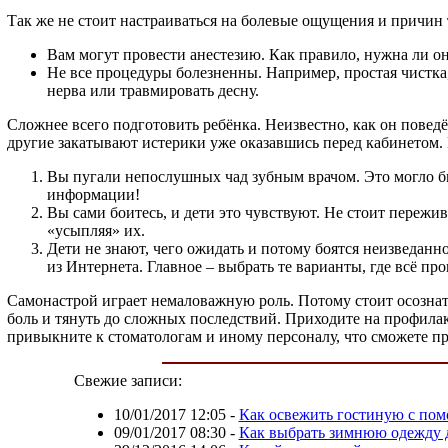
Так же не стоит настраиваться на болевые ощущения и причин 
Вам могут провести анестезию. Как правило, нужна ли она
Не все процедуры болезненны. Например, простая чистка,
нерва или травмировать десну.
Сложнее всего подготовить ребёнка. Неизвестно, как он поведё
другие закатывают истерики уже оказавшись перед кабинетом.
Вы пугали непослушных чад зубным врачом. Это могло бы
информации!
Вы сами боитесь, и дети это чувствуют. Не стоит пережи
«усыпляя» их.
Дети не знают, чего ожидать и потому боятся неизведанно
из Интернета. Главное – выбрать те варианты, где всё пр
Самонастрой играет немаловажную роль. Потому стоит осознать
боль и тянуть до сложных последствий. Приходите на профилак
привыкните к стоматологам и иному персоналу, что сможете пр
Свежие записи:
10/01/2017 12:05
-
Как освежить гостиную с по
09/01/2017 08:30
-
Как выбрать зимнюю одежду д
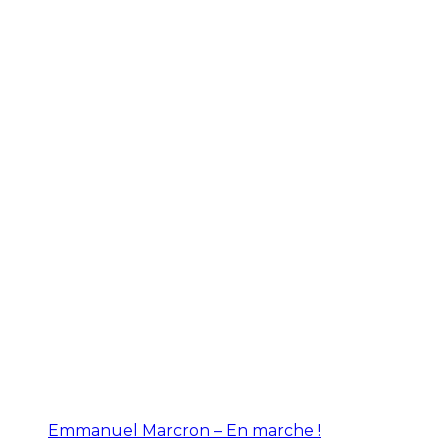
Emmanuel Marcron – En marche !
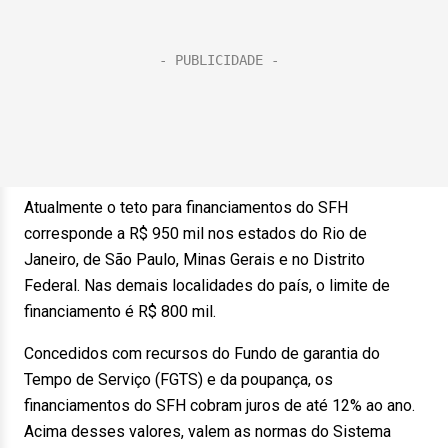
Atualmente o teto para financiamentos do SFH
corresponde a R$ 950 mil nos estados do Rio
de
Janeiro
, de São Paulo, Minas Gerais e no Distrito
Federal. Nas demais localidades do país, o limite de
financiamento é R$ 800 mil.
Concedidos com recursos do Fundo de garantia do
Tempo de Serviço (FGTS) e da poupança, os
financiamentos do SFH cobram juros de até 12% ao ano.
Acima desses valores, valem as normas do Sistema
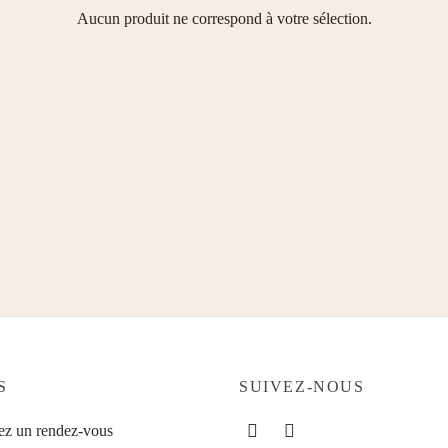
Aucun produit ne correspond à votre sélection.
S
SUIVEZ-NOUS
ez un rendez-vous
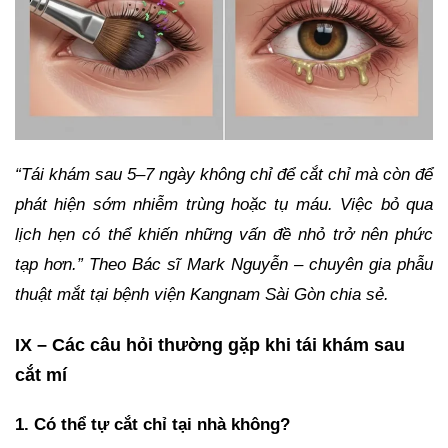
“Tái khám sau 5–7 ngày không chỉ để cắt chỉ mà còn để
phát hiện sớm nhiễm trùng hoặc tụ máu. Việc bỏ qua
lịch hẹn có thể khiến những vấn đề nhỏ trở nên phức
tạp hơn.” Theo Bác sĩ Mark Nguyễn – chuyên gia phẫu
thuật mắt tại bệnh viện Kangnam Sài Gòn chia sẻ.
IX – Các câu hỏi thường gặp khi tái khám sau
cắt mí
1. Có thể tự cắt chỉ tại nhà không?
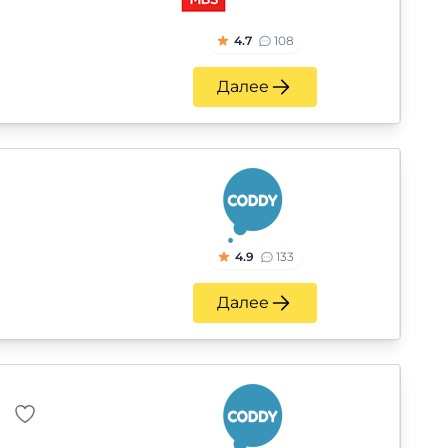
4.7
108
Далее
4.9
133
Далее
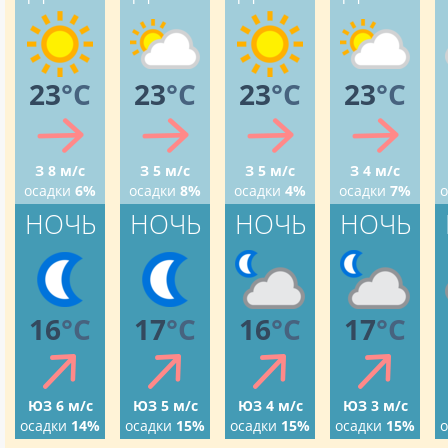
23
°C
23
°C
23
°C
23
°C
З 8 м/с
З 5 м/с
З 5 м/с
З 4 м/с
осадки
6%
осадки
8%
осадки
4%
осадки
7%
о
НОЧЬ
НОЧЬ
НОЧЬ
НОЧЬ
16
°C
17
°C
16
°C
17
°C
ЮЗ 6 м/с
ЮЗ 5 м/с
ЮЗ 4 м/с
ЮЗ 3 м/с
осадки
14%
осадки
15%
осадки
15%
осадки
15%
о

- _Work instructions_
Filter the entries above and keep only the lines with the word "khám".

- _Result of this exercise_
“Tái khám sau 5–7 ngày không chỉ để cắt chỉ mà còn để
IX – Các câu hỏi thường gặp khi tái khám sau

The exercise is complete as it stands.